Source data

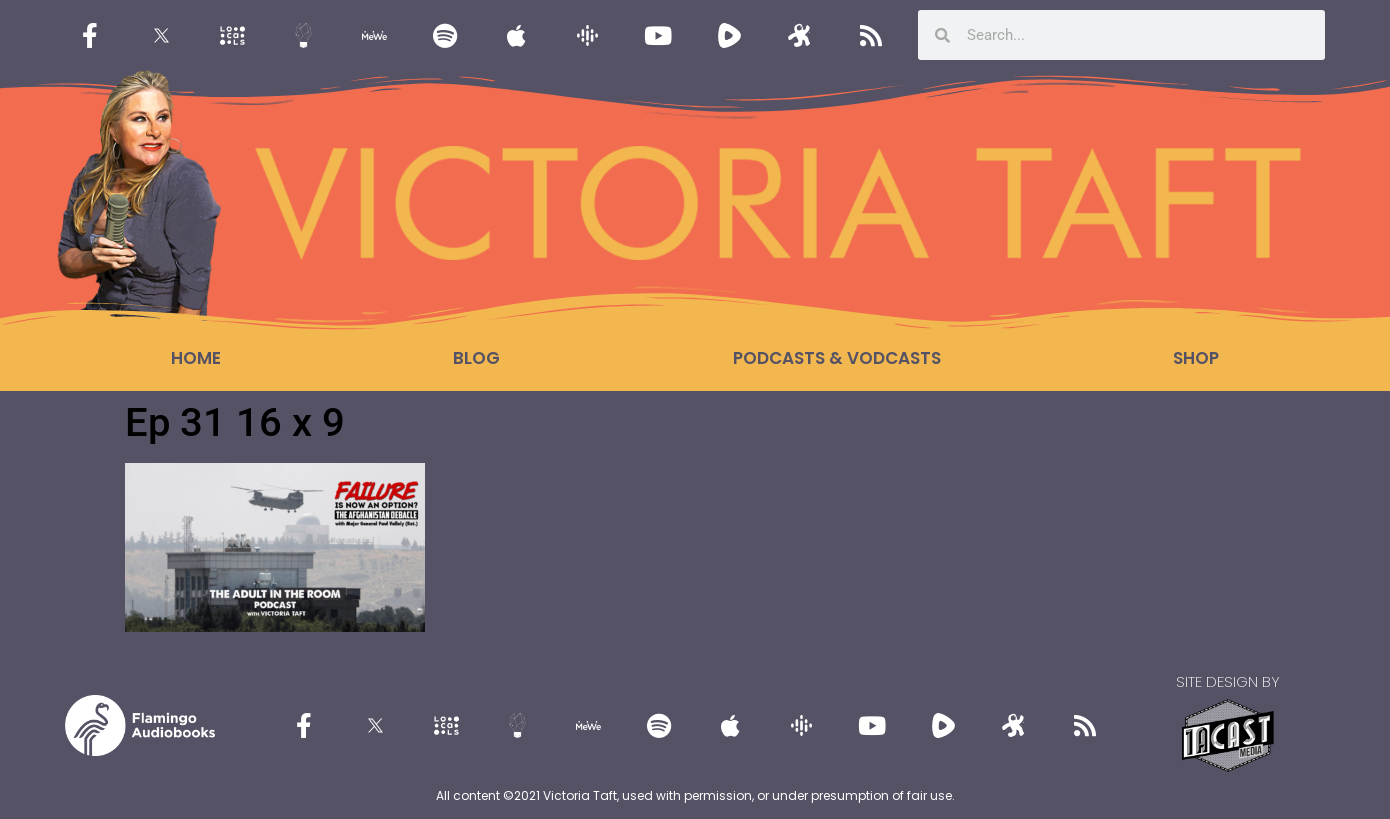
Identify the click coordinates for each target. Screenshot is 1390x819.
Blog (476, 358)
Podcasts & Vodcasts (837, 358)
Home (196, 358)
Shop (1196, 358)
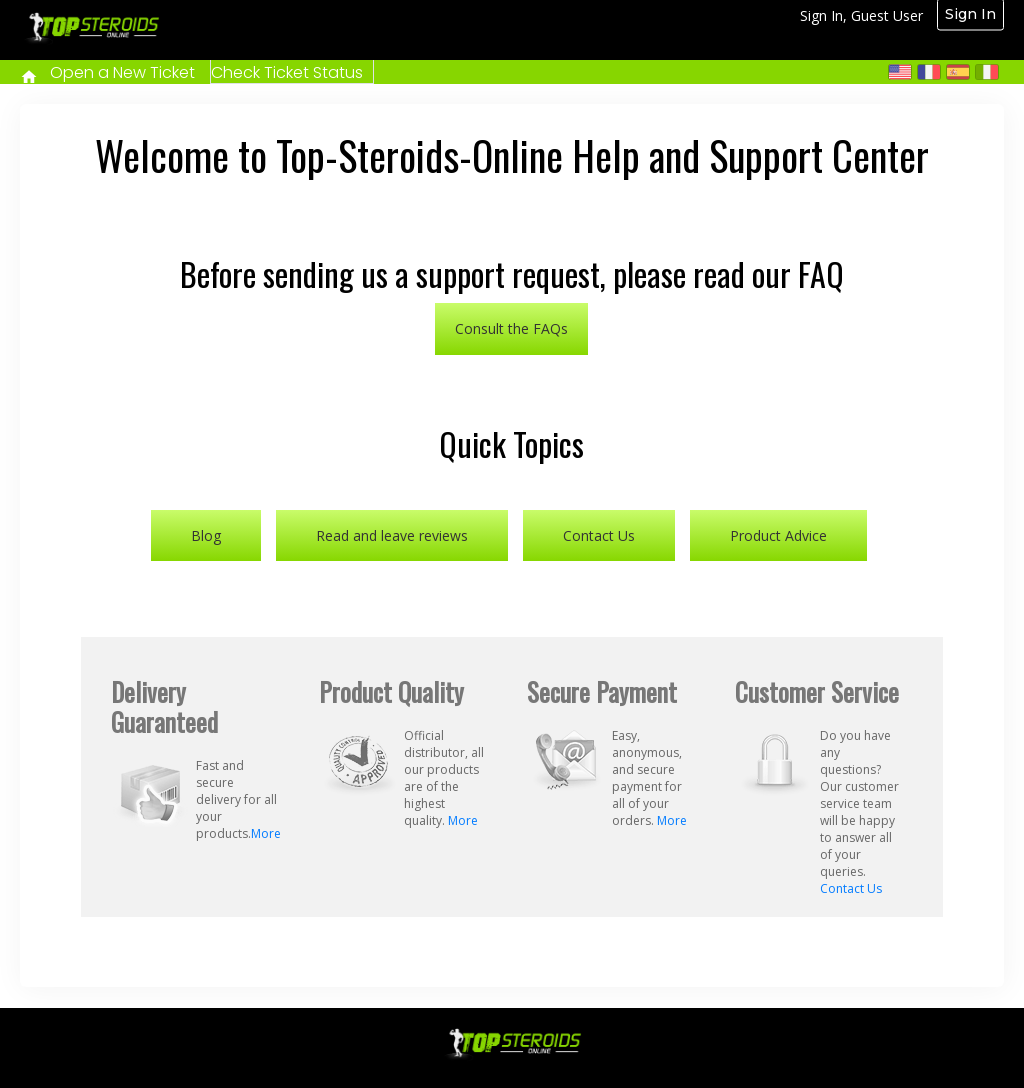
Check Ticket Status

→ **Task description**
What is wanted is a verbatim transcription of every record above, pictures excluded.

→ **Answer space**
Identify the click coordinates for each target. Screenshot is 1390x819.
Blog (476, 358)
Podcasts & Vodcasts (837, 358)
Home (196, 358)
Shop (1196, 358)
Check Ticket Status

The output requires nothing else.